Another 20,000 workers live in temporary quarters within construction sites.
The measures, which she described in her ministerial statement, include stationing medical teams at some of the dormitories, and catering food for the workers as they had to ban communal cooking.
Mrs Teo did not elaborate on how the conditions between the accommodations differed, but went on to say that the teams were actively testing the workers so they could isolate and treat them, and prevent the virus from further transmitting.
She added that most of the workers were well and those who tested positive were recovering, but said “the full results of these efforts will take time to show”.
Outside the dorms, infection among workers in the construction sector, said Mrs Teo, was noticeably higher than the general community, and has not tapered off.
The Government has attempted to further slow the COVID-19 spread by putting 100,000 work permit holders and S Pass holders in the construction sector who live outside the dorms, and their dependents, on a four-week stay-home notice, Mrs Teo said.
“While they may not be infectious, it is safer to minimise their interactions with each other and the broader community,” she added.

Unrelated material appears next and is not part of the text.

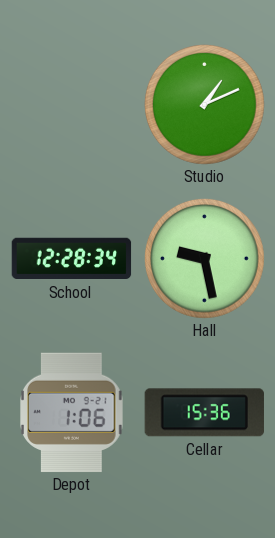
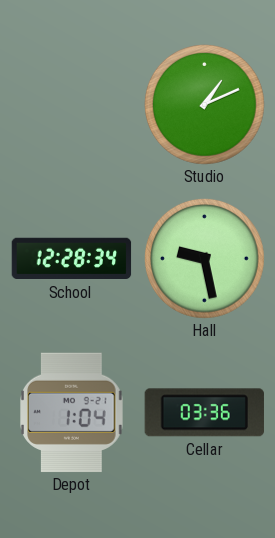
Depot: 1:06 -> 1:04
Cellar: 15:36 -> 03:36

AVERTING COVID-19 RESURGENCE
Though the authorities were still taking steps to contain the spread of COVID-19, it was also looking at getting its recovery phase right, Mrs Teo said.
Part of the plan is building community recovery facilities and housing recovered workers in suitable accommodations to minimise the risks of recurrent transmissions, and finding a way to allow recovered and uninfected workers to go back to work safely.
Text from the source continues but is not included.